Although I cannot at this time provide you with the anecdotal instances, there have been studies which suggest that certain natural phenomena, such as ball-lightning, might “short-circuit” the brain's electro-chemical signals and induce a state which gives rise to hallucinations and emotional states which coincide with those reportedly experienced during alien abduction scenarios.

Dr. Mack's imploring his colleagues to accept a universe that cannot be defined by scientific methods flies in the face of all that is science. What he recommends is not fact, [and is] not a rational, definable quantity. It is closer to the faith of religion than to the inquiry of science. His theories and those of other paranormal researchers are not, as he states, “part of our basic reality.” They are the exact opposite.


That there are whole cultures that accept these supposed phenomena as fact does not prove they are fact. It is unfortunate that a person of such standing and accomplishment as Dr. Mack did not feel that he was dealing with "a new psychiatric syndrome [for which a] cause had not yet been established".


If he had, perhaps we would have a true and rational explanation for these phenomena and claims.

Instead, it seems, he has fallen into the trap of being seduced by the fantastic. I am somewhat disheartened to see that the Weekly Dig has as well.

Still your friend and admirer,


Reply from the Editor:

Often, when criticizing the work of paranormal investigators like Dr.
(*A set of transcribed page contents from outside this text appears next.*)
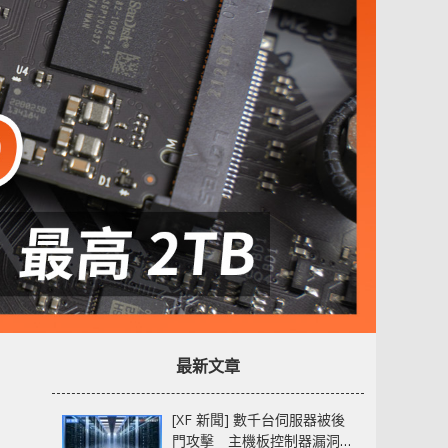
B
最新文章
[XF 新聞] 數千台伺服器被後
門攻擊 主機板控制器漏洞部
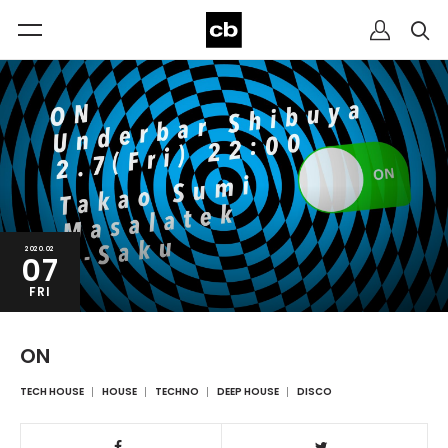
2020.02
07
FRI
ON
TECH HOUSE
HOUSE
TECHNO
DEEP HOUSE
DISCO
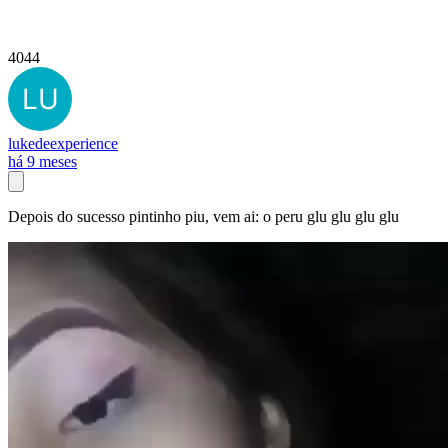
4044
lukedeexperience
há 9 meses
Depois do sucesso pintinho piu, vem ai: o peru glu glu glu glu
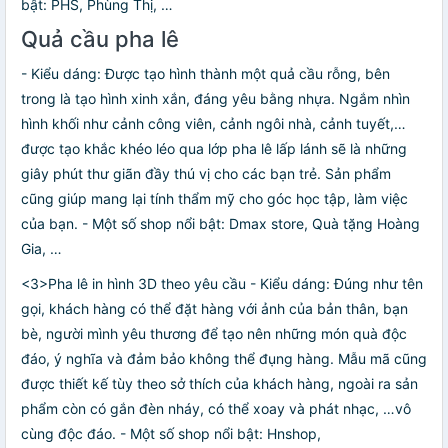
bật: PHS, Phùng Thị, …
Quả cầu pha lê
- Kiểu dáng: Được tạo hình thành một quả cầu rỗng, bên
trong là tạo hình xinh xắn, đáng yêu bằng nhựa. Ngắm nhìn
hình khối như cảnh công viên, cảnh ngôi nhà, cảnh tuyết,…
được tạo khắc khéo léo qua lớp pha lê lấp lánh sẽ là những
giây phút thư giãn đầy thú vị cho các bạn trẻ. Sản phẩm
cũng giúp mang lại tính thẩm mỹ cho góc học tập, làm việc
của bạn. - Một số shop nổi bật: Dmax store, Quà tặng Hoàng
Gia, …
<3>Pha lê in hình 3D theo yêu cầu - Kiểu dáng: Đúng như tên
gọi, khách hàng có thể đặt hàng với ảnh của bản thân, bạn
bè, người mình yêu thương để tạo nên những món quà độc
đáo, ý nghĩa và đảm bảo không thể đụng hàng. Mẫu mã cũng
được thiết kế tùy theo sở thích của khách hàng, ngoài ra sản
phẩm còn có gắn đèn nháy, có thể xoay và phát nhạc, …vô
cùng độc đáo. - Một số shop nổi bật: Hnshop,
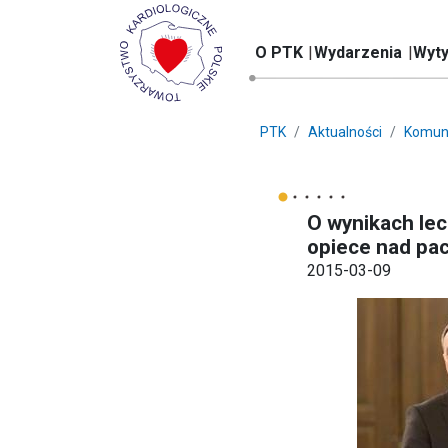
O PTK
Wydarzenia
Wyty
PTK
Aktualności
Komun
O wynikach le
opiece nad pa
2015-03-09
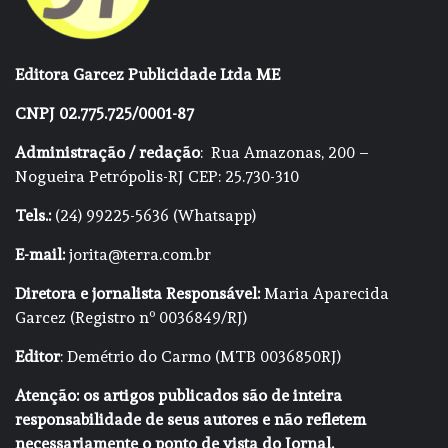
Editora Garcez Publicidade Ltda ME
CNPJ 02.775.725/0001-87
Administração / redação
: Rua Amazonas, 200 –
Nogueira Petrópolis-RJ CEP: 25.730-310
Tels.:
(24) 99225-5636 (Whatsapp)
E-mail:
jorita@terra.com.br
Diretora e jornalista Responsável:
Maria Aparecida
Garcez (Registro nº 0036849/RJ)
Editor
: Demétrio do Carmo (MTB 0036850RJ)
Atenção: os artigos publicados são de inteira
responsabilidade de seus autores e não refletem
necessariamente o ponto de vista do Jornal.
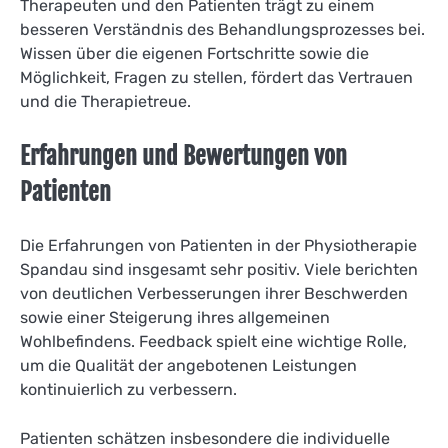
Therapeuten und den Patienten trägt zu einem
besseren Verständnis des Behandlungsprozesses bei.
Wissen über die eigenen Fortschritte sowie die
Möglichkeit, Fragen zu stellen, fördert das Vertrauen
und die Therapietreue.
Erfahrungen und Bewertungen von
Patienten
Die Erfahrungen von Patienten in der Physiotherapie
Spandau sind insgesamt sehr positiv. Viele berichten
von deutlichen Verbesserungen ihrer Beschwerden
sowie einer Steigerung ihres allgemeinen
Wohlbefindens. Feedback spielt eine wichtige Rolle,
um die Qualität der angebotenen Leistungen
kontinuierlich zu verbessern.
Patienten schätzen insbesondere die individuelle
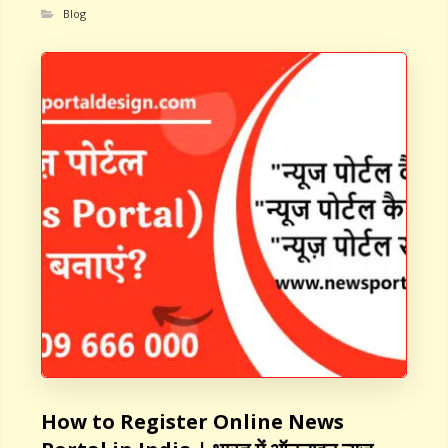
Blog
How to Register Online News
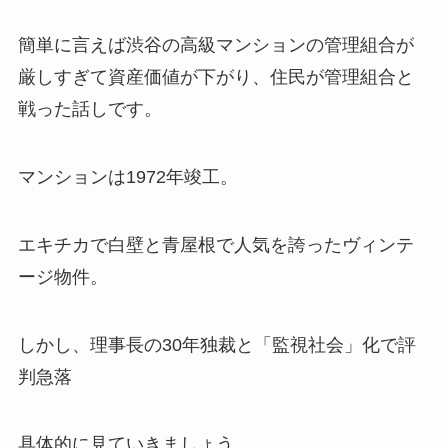
簡単に言えば渋谷の高級マンションの管理組合が
厳しすぎて資産価値が下がり、住民が管理組合と
戦った話しです。
マンションは1972年竣工。
エキチカで白壁と青屋根で人気を誇ったヴィンテ
ージ物件。
しかし、理事長の30年独裁と「監視社会」化で評
判急落
具体的に見ていきましょう。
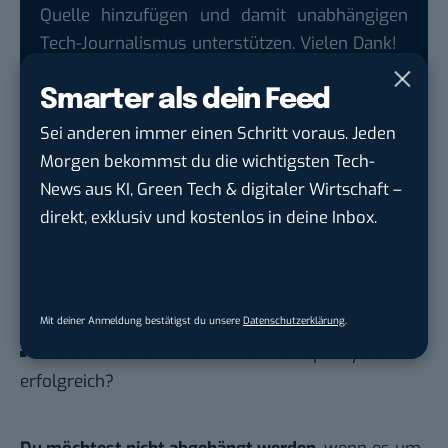
Quelle hinzufügen und damit unabhängigen
Tech-Journalismus unterstützen. Vielen Dank!
Hier basicthinking.de hinzufügen
Smarter als dein Feed
Auch interessant:
Sei anderen immer einen Schritt voraus. Jeden
Spotify for Podcasters: Spotify gibt endlich
Morgen bekommst du die wichtigsten Tech-
Einblicke in die Hörerschaft
News aus KI, Green Tech & digitaler Wirtschaft –
direkt, exklusiv und kostenlos in deine Inbox.
Spotify-Algorithmus beeinflussen: Spotify
erlaubt Künstlern, sich einzukaufen
Das sind die 10 erfolgreichsten Spotify-Songs
des Sommers
Mit deiner Anmeldung bestätigst du unsere
Datenschutzerklärung
.
Rekord-Nutzerzahlen: Warum ist Spotify so
erfolgreich?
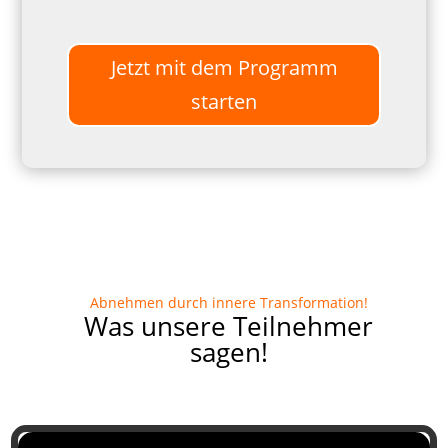
Jetzt mit dem Programm
starten
Abnehmen durch innere Transformation
!
Was unsere Teilnehmer
sagen!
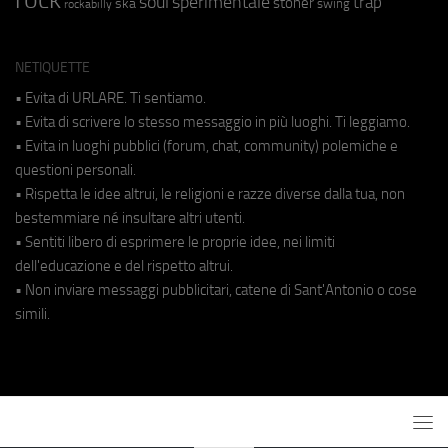
soul
sperimentale
trap
stoner
ska
swing
rockabilly
NETIQUETTE
• Evita di URLARE. Ti sentiamo.
• Evita di scrivere lo stesso messaggio in più luoghi. Ti leggiamo.
• Evita in luoghi pubblici (forum, chat, community) polemiche e
questioni personali.
• Rispetta le idee altrui, le religioni e razze diverse dalla tua, non
bestemmiare né insultare altri utenti.
• Sentiti libero di esprimere le proprie idee, nei limiti
dell'educazione e del rispetto altrui.
• Non inviare messaggi pubblicitari, catene di Sant'Antonio o cose
simili.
Mack, debunkers themselves resort to anecdotal evidence rather than hard evidence. Dr. Mack has been peer reviewed by none other than the folks at Harvard and none of them found him to be leading his patients or forcing a panacea on them.


As he explained in both book and interview, those reviewing his work didn’t like his findings but could find no real problems with his methodologies. No doubt that when artist turned hypnotist Budd Hopkins introduced America to the concept of alien abduction and repressed memories in the 70s, people were justifiably skeptical, but Mack’s involvement over the last decade has brought new respect - and controversy - to the field.


However, as long as debunkers use vague accusations of ‘leading’ a patient without evidence that Mack has done so, you all do nothing to help your argument.

Whether Faeries or Aliens, a long cross-cultural history of star-people and mysterious abductions permeates mankind’s mythos. Even if, as you say, there may be a “collective psychological experience at work,” from where did it originate?


Such a suggestion is open to just as much if not more questioning than Mack’s observations that these people genuinely experienced something (something unexplainable) by today’s limitations of scientific inquiry.

And I think that’s the key here: questioning.


Remember, we could have picked up the phone and called MUFON (The Mutual UFO Network) and interviewed any number of persons investigating the abduction phenomenon - instead, we profiled a respected and dedicated, brilliant local doctor who has changed the minds of many and challenged most of the rest who have come to know his work on this topic.

In 1999 Harvard and the Doctor hosted an event where many scientists in many fields debated the phenomenon. Interestingly enough, those involved in some very high-sciences like experimental physics had far less difficulty in accepting the multi-universal terms in which Mack speaks. Recent scientific discoveries challenging the Standard Model, accelerating and decelerating light and quantum research have all begun to unravel and yet improve our basic knowledge of physics and the universe.


Those who have witnessed Einstein’s and Newton’s discoveries miss the mark firsthand often don’t find the concept of extra-dimensional existence all that unscientific.


That is not the same as saying they believe in the abduction phenomenon, but such new thinking does allow for more time to be spent on asking,

“What happened to these people?” as opposed to, “Did anything happen to these people?”

Reaching for the stars,

Joe Eich-Bonni
Boston's Weekly Dig


[1] Clarification: The Multidisciplinary Study Group held in April 1999 at the Harvard Divinity School included academics from Harvard and other institutions from around the country, but the meeting was sponsored by Dr. Mack, not by Harvard itself. For a complete report see PEER Perspectives 3.